Exercise instructions: Restate only the tail of the data below, starting at the line that contains "[Decrease quantity] (62, 702)" and including the last line, word for word.

Supplied records section start

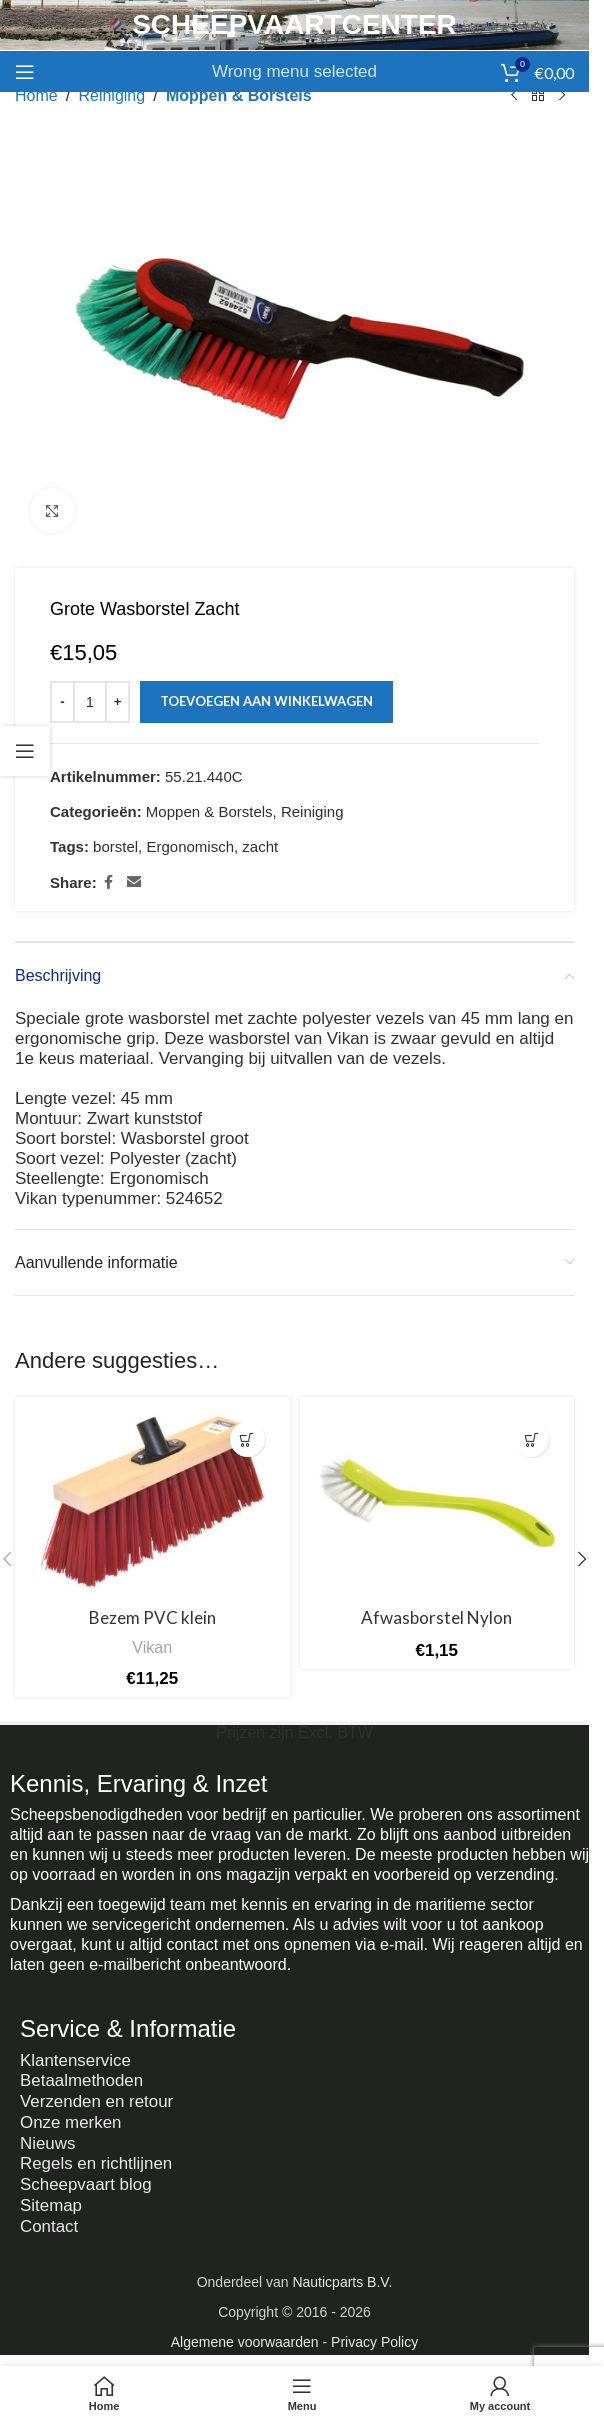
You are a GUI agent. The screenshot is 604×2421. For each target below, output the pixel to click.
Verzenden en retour (97, 2100)
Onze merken (71, 2120)
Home (36, 95)
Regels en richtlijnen (96, 2160)
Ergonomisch (190, 846)
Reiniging (111, 95)
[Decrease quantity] (62, 702)
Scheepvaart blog (86, 2180)
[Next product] (562, 96)
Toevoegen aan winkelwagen (266, 701)
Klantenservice (76, 2060)
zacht (260, 846)
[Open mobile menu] (25, 72)
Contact (49, 2220)
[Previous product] (514, 96)
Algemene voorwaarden (245, 2336)
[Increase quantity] (117, 702)
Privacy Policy (374, 2336)
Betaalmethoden (82, 2080)
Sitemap (51, 2200)
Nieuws (48, 2140)
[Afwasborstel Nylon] (437, 1502)
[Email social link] (134, 882)
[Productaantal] (90, 702)
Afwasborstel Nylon (436, 1617)
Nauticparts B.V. (342, 2276)
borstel (115, 846)
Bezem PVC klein (152, 1617)
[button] (247, 1439)
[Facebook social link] (109, 882)
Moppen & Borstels (239, 95)
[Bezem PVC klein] (152, 1502)
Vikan (152, 1647)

Supplied records section end

Expected answer:
[Decrease quantity] (62, 702)
Scheepvaart blog (86, 2180)
[Next product] (562, 96)
Toevoegen aan winkelwagen (266, 701)
Klantenservice (76, 2060)
zacht (260, 846)
[Open mobile menu] (25, 72)
Contact (49, 2220)
[Previous product] (514, 96)
Algemene voorwaarden (245, 2336)
[Increase quantity] (117, 702)
Privacy Policy (374, 2336)
Betaalmethoden (82, 2080)
Sitemap (51, 2200)
Nieuws (48, 2140)
[Afwasborstel Nylon] (437, 1502)
[Email social link] (134, 882)
[Productaantal] (90, 702)
Afwasborstel Nylon (436, 1617)
Nauticparts B.V. (342, 2276)
borstel (115, 846)
Bezem PVC klein (152, 1617)
[button] (247, 1439)
[Facebook social link] (109, 882)
Moppen & Borstels (239, 95)
[Bezem PVC klein] (152, 1502)
Vikan (152, 1647)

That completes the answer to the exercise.